Ellen Sandseter, a professor at Queen Maud University in Trondheim, Norway, has identified six categories of risks that seem to attract children everywhere in their play.
• Great heights. Children climb trees and other structures to scary heights, from which they gain a birds-eye view of the world and the thrilling feeling of I did it!.
• Rapid speeds. Children swing on vines, ropes, or playground swings; slide on sleds, skis, skates, or playground slides; shoot down rapids on logs or boats; and ride bikes, skateboards, and other devices fast enough to produce the thrill of almost but not quite losing control.
• Dangerous tools. Depending on the culture, children play with knives, bows and arrows, farm machinery (where work and play combine), or other tools known to be potentially dangerous. There is, of course, great satisfaction in being trusted to handle such tools, but there is also thrill in controlling them, knowing that a mistake could hurt.
• Dangerous elements. Children love to play with fire, or in and around deep bodies of water, either of which poses some danger.

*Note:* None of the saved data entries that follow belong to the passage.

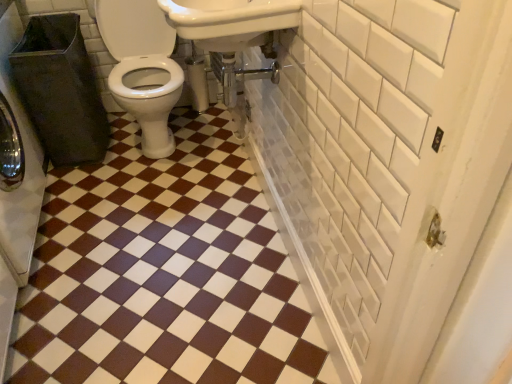 Find the location of a particular element. This screenshot has width=512, height=384. white glossy sink at upper center is located at coordinates (230, 21).

Image resolution: width=512 pixels, height=384 pixels. Describe the element at coordinates (164, 272) in the screenshot. I see `brown glossy tile at center` at that location.

Locate an element on the screen. black plastic trash can at left is located at coordinates (17, 160).

From a real-world perspective, is white glossy sink at upper center on black plastic trash can at left?

Yes, from a real-world perspective, white glossy sink at upper center is on top of black plastic trash can at left.

The height and width of the screenshot is (384, 512). What are the coordinates of `sink above the black plastic trash can at left (from the image's perspective)` in the screenshot? It's located at (230, 21).

Is white glossy sink at upper center looking in the opposite direction of black plastic trash can at left?

No.

From the image's perspective, is white glossy sink at upper center located above black plastic trash can at left?

Yes.

From a real-world perspective, is brown glossy tile at center on white matte toilet paper at center?

Actually, brown glossy tile at center is physically below white matte toilet paper at center in the real world.

Is brown glossy tile at center to the right of white matte toilet paper at center from the viewer's perspective?

Incorrect, brown glossy tile at center is not on the right side of white matte toilet paper at center.

Find the location of a particular element. Image resolution: width=512 pixels, height=384 pixels. ceramic tile on the left of white matte toilet paper at center is located at coordinates (164, 272).

Can you confirm if brown glossy tile at center is thinner than white matte toilet paper at center?

No, brown glossy tile at center is not thinner than white matte toilet paper at center.

Is the depth of white matte toilet paper at center less than that of white glossy sink at upper center?

No, it is behind white glossy sink at upper center.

• Rough and tumble. Children everywhere chase one another around and fight playfully, and they typically prefer being in the most vulnerable position—the one being chased or the one underneath in wrestling--the position that involves the most risk of being hurt and requires the most skill to overcome.
• Disappearing/getting lost. Little children play hide and seek and experience the thrill of temporary, scary separation from their companions. Older ones venture off, on their own, away from adults, into territories that to them are new and filled with imagined dangers, including the danger of getting lost.
Play, to be safe, must be free play, not coerced, managed, or pushed by adults.
Children are highly motivated to play in risky ways, but they are also very good at knowing their own capacities and avoiding risks they are not ready to take, either physically or emotionally.
Our children know far better than we do what they are ready for.
When adults pressure or even encourage children to take risks they aren’t ready for, the result may be trauma, not thrill.
There are big differences among kids, even among those who are similar in age, size, and strength. What is thrilling for one is traumatic for another.
When physical education instructors require all of the children in a gym class to climb a rope or pole to the ceiling, some children, for whom the challenge is too great, experience trauma and shame.
Instead of helping them learn to climb and experience heights, the experience turns them forever away from such adventures.
Children know how to dose themselves with just the right amount of fear, for them, and for that knowledge to operate they must be in charge of their own play.
Parenthetically, I note that a relatively small percentage of children are prone to overestimate their abilities and do repeatedly hurt themselves in risky play.
These children may need help in learning restraint. An ironic fact is that children are far more likely to injure themselves in adult-directed sports than in their own freely chosen, self-directed play.